A lot of the action you get from them if they've been aimed at the Arabian show ring in the US is down to the fact that they are so obsessed with this high knee action - shoeing them to accentuate it, putting them in a sharp bit that they don't want to make contact with so having the horse move upwards rather than forwards adds to that outline which they seem to like
You can school it out of them though. It was a problem I had with Looby when I first got her - sitting trot was like riding a pneumatic drill but that's all gone now and she's really smooth
Lots and lots of trail riding worked for her


----------



## frlsgirl (Aug 6, 2013)

I guess it's always a gamble when you buy a "used" horse because you don't know how the horse was trained/what was done to it. You can only make assumptions based on what you see and based on how the horse reacts as you expose it to different situations.

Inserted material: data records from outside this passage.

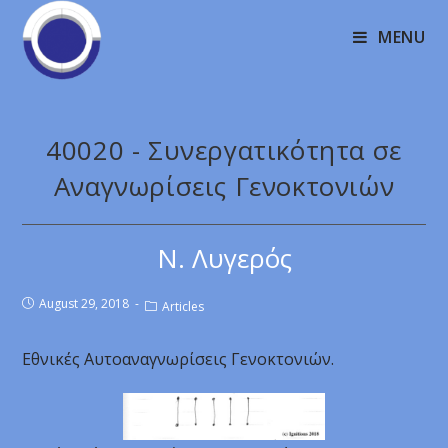
MENU
40020 - Συνεργατικότητα σε
Αναγνωρίσεις Γενοκτονιών
Ν. Λυγερός
August 29, 2018
Articles
Εθνικές Αυτοαναγνωρίσεις Γενοκτονιών.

Compared the $10,000 dressage horse, no, she is not a good candidate. But considering that she's only $2,800, can be ridden and handled by competent teenagers, is tolerant of riding errors - it still seems like a good deal for somebody. I don't know if I'll drive out to see her - still thinking about it.

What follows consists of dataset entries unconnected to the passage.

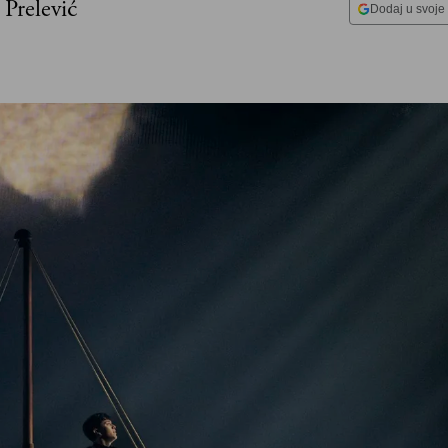
Prelević
Dodaj u svoje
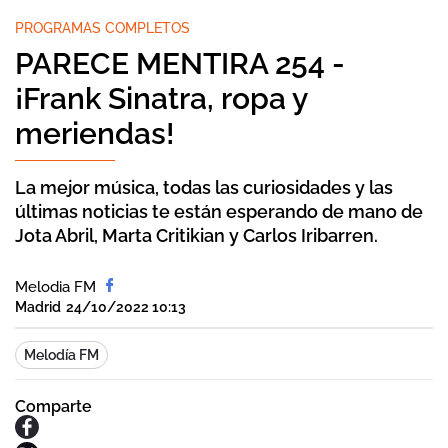
PROGRAMAS COMPLETOS
PARECE MENTIRA 254 -
¡Frank Sinatra, ropa y
meriendas!
La mejor música, todas las curiosidades y las
últimas noticias te están esperando de mano de
Jota Abril, Marta Critikian y Carlos Iribarren.
Melodia FM
Madrid
24/10/2022 10:13
Melodía FM
Comparte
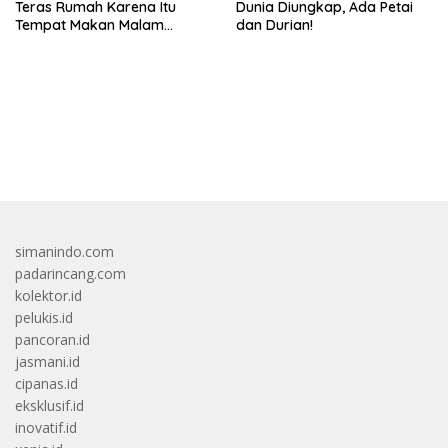
Teras Rumah Karena Itu
Dunia Diungkap, Ada Petai
Tempat Makan Malam
dan Durian!
Romantis
bandar besar starlight princess1000 bagi bonus
simanindo.com
padarincang.com
kolektor.id
pelukis.id
pancoran.id
jasmani.id
cipanas.id
eksklusif.id
inovatif.id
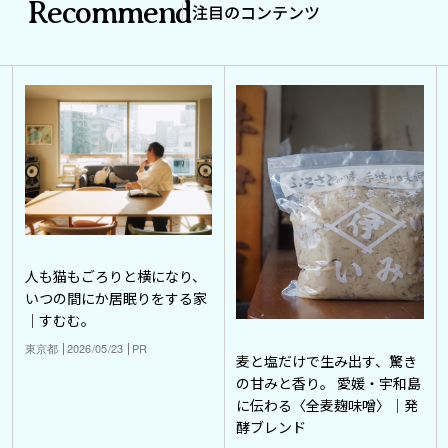
Recommend
注目のコンテンツ
人も猫もごろりと横になり、
いつの間にか居眠りをする家
｜すむむ。
東京都
2026/05/23
PR
麦と塩だけで生み出す、驚き
の甘みと香り。 愛媛・宇和島
に伝わる〈全麦麹味噌〉｜発
酵ブレンド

Thanks for all the feedback though.


----------



## jaydee (May 10, 2012)

I always think that going out and taking a look is the best way to go - costs you the price of the gas
You might find that the horse goes differently for you anyway - a rider can have a big effect on a horse and also having a good willing nature is a huge bonus when it comes to retraining
This horse is only doing what its been conditioned to do - you can change that if the potential is there


----------